There was another knock on the door and Annie opened it to admit the Marquis, who crossed the threshold just in time to see Wayne fastening the pendant around her neck.
He halted for a moment to quell the revulsion of feeling in his breast. What shocked him most was the beaming smile of welcome that Lexia gave him and evidently she saw nothing wrong in being caught like this with a man in her room, bedecking her with jewels.
He chose to forget how he had sat on her bed while she lay in it, but that was entirely different. She trusted him as a gentleman and he had not betrayed that trust.
But Wayne Freeman was a man who had earned her father’s express disapproval and no doubt Mr. Drayton had had his reasons.
With difficulty the Marquis stopped himself from scowling.
Seeing the pendant close up was like receiving a blow in the stomach. He had noticed it in the shop and recognised that he could never have bought it for her himself.
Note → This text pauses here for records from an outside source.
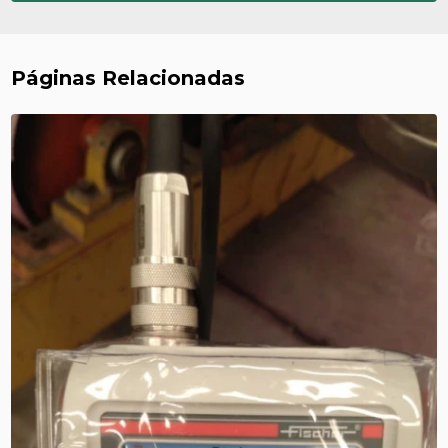
Páginas Relacionadas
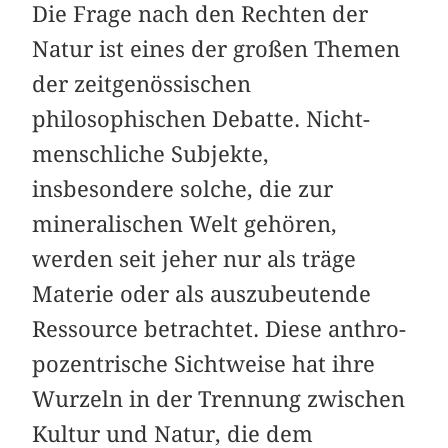
Die Frage nach den Rechten der
Natur ist eines der großen Themen
der zeitgenössischen
philosophischen Debatte. Nicht-
menschliche Subjekte,
insbesondere solche, die zur
mineralischen Welt gehören,
werden seit jeher nur als träge
Materie oder als auszubeutende
Ressource betrachtet. Diese anthro­
pozentrische Sichtweise hat ihre
Wurzeln in der Trennung zwischen
Kultur und Natur, die dem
So Wayne Freeman was not after her money and that perhaps was the secret of his attraction for her.
At the thought of what he had been about to say to her that day he felt himself shrivel inside.
“Are we all ready to go to dinner?” he asked stiffly.
“Yes,” said Lexia, “but first, we want to explain – ”
“My dear girl,” he interrupted her quickly, “why bother? Brothers aren’t entitled to explanations. Shall we go?”